In 2016, Mr. Johnson argued that leaving the European Union would allow Britain to engage more independently with China. That was before Beijing cracked down on Hong Kong, a former British colony. Now, Britain’s China policy looks scarcely different from that of the United States.
Mr. Johnson hopes to build on Britain’s profile by playing host at a successful United Nations climate-change conference in November in Glasgow. But it is not clear how much help he will get from Mr. Biden. Britain is pressing the United States to double its contribution to a $100 billion annual fund to help countries mitigate the effects of climate change. It has yet to do so.
Britain, analysts said, may benefit from having a new foreign secretary, Liz Truss, who won praise in her last job for negotiating trade deals in Asia. Mr. Johnson demoted her predecessor, Dominic Raab, after he came under fierce criticism for staying on vacation last month in Crete when the Taliban swept into Kabul, the Afghan capital.
“Liz Truss has her detractors,” said Peter Westmacott, a former British ambassador to Washington. But he said she was “as well placed as anyone to try and add substance to the slogan of Global Britain.”
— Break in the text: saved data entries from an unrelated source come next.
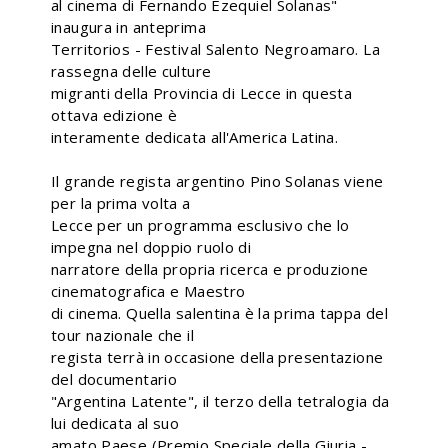
al cinema di Fernando Ezequiel Solanas"
inaugura in anteprima
Territorios - Festival Salento Negroamaro. La
rassegna delle culture
migranti della Provincia di Lecce in questa
ottava edizione è
interamente dedicata all'America Latina.
Il grande regista argentino Pino Solanas viene
per la prima volta a
Lecce per un programma esclusivo che lo
impegna nel doppio ruolo di
narratore della propria ricerca e produzione
cinematografica e Maestro
di cinema. Quella salentina è la prima tappa del
tour nazionale che il
regista terrà in occasione della presentazione
del documentario
"Argentina Latente", il terzo della tetralogia da
lui dedicata al suo
amato Paese (Premio Speciale della Giuria -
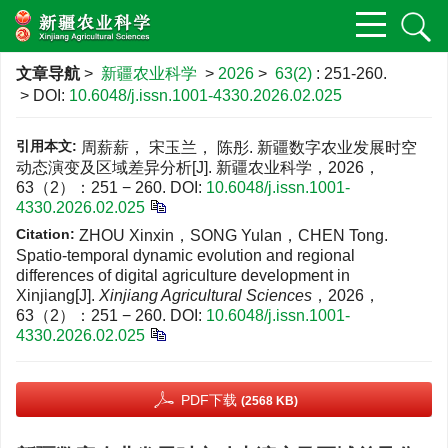
文章导航
>
新疆农业科学
>
2026
>
63(2)
: 251-260.
> DOI:
10.6048/j.issn.1001-4330.2026.02.025
引用本文:
周薪薪， 宋玉兰， 陈彤. 新疆数字农业发展时空
动态演变及区域差异分析[J]. 新疆农业科学，2026，
63（2）：251 − 260.
DOI:
10.6048/j.issn.1001-
4330.2026.02.025
Citation:
ZHOU Xinxin，SONG Yulan，CHEN Tong.
Spatio-temporal dynamic evolution and regional
differences of digital agriculture development in
Xinjiang[J].
Xinjiang Agricultural Sciences
，2026，
63（2）：251 − 260.
DOI:
10.6048/j.issn.1001-
4330.2026.02.025
PDF下载
(2568 KB)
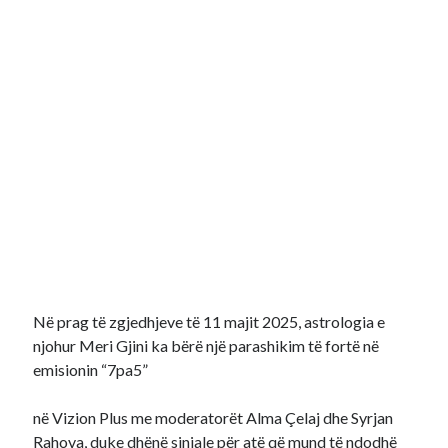
Në prag të zgjedhjeve të 11 majit 2025, astrologia e
njohur Meri Gjini ka bërë një parashikim të fortë në
emisionin “7pa5”
në Vizion Plus me moderatorët Alma Çelaj dhe Syrjan
Rahova, duke dhënë sinjale për atë që mund të ndodhë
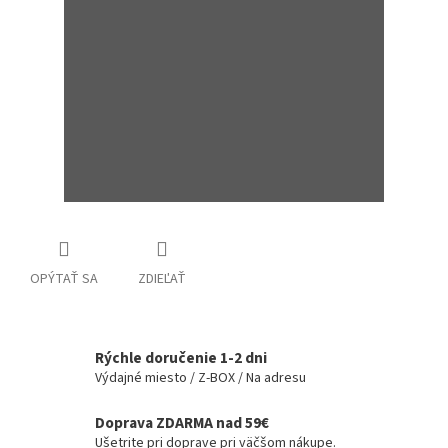
OPÝTAŤ SA
ZDIEĽAŤ
Rýchle doručenie 1-2 dni
Výdajné miesto / Z-BOX / Na adresu
Doprava ZDARMA nad 59€
Ušetrite pri doprave pri väčšom nákupe.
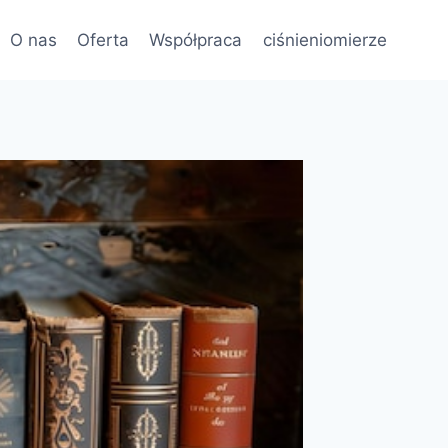
O nas
Oferta
Współpraca
ciśnieniomierze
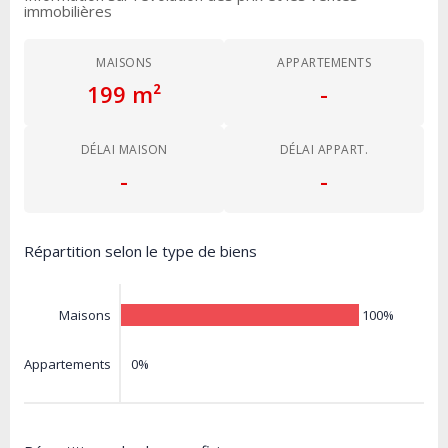
immobilières
MAISONS
APPARTEMENTS
199 m²
-
DÉLAI MAISON
DÉLAI APPART.
-
-
Répartition selon le type de biens
100%
Maisons
0%
Appartements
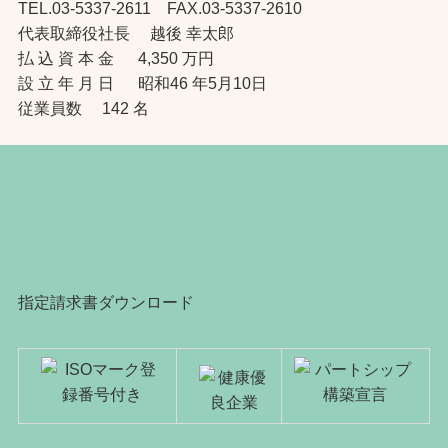
TEL.03-5337-2611 FAX.03-5337-2610
代表取締役社長 越後 幸太郎
払 込 資 本 金 4,350 万円
設 立 年 月 日 昭和46 年5月10日
従業員数 142 名
指定請求書ダウンロード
For all of the satisfaction in London, Britain still faces daunting geopolitical realities. The submarine deal is likely to worsen its relationship with France, which is already strained by post-Brexit disputes over fishing rights and migrants crossing the English Channel.
The French government’s disdain for Britain was evident in its response to news of the alliance: It recalled its ambassadors to the United States and Australia but left its envoy to Britain — a gesture, the French media said, meant to convey that it viewed Britain as a bit player in the geopolitical drama. Other analysts said France was particularly irked because it believed the United States was rewarding Britain when it should be punished for leaving the European Union.
Still, Mr. Johnson should not count on smooth sailing with Washington, either. Britain may yet find itself at odds over Northern Ireland, where the prime minister is pressing for changes in post-Brexit trade arrangements.
On Friday, Speaker Nancy Pelosi, on a visit to London, reiterated a warning that if Britain jeopardized the peace in Northern Ireland, Congress would not approve a trade agreement between Britain and the United States.
Beyond that, analysts said, Mr. Biden’s offhand treatment of Britain on Afghanistan, coupled with the short notice the White House gave France before announcing the security alliance, showed that the United States would pursue its interests without regard to the sensitivities of trans-Atlantic relationships.
“The most remarkable thing is how little the Americans are talking about this and how much the Brits are,” said Leslie Vinjamuri, director of the U.S. and the Americas program at Chatham House, a British research institution. “That basic fact captures a lot about the special relationship. Special doesn’t mean equal.”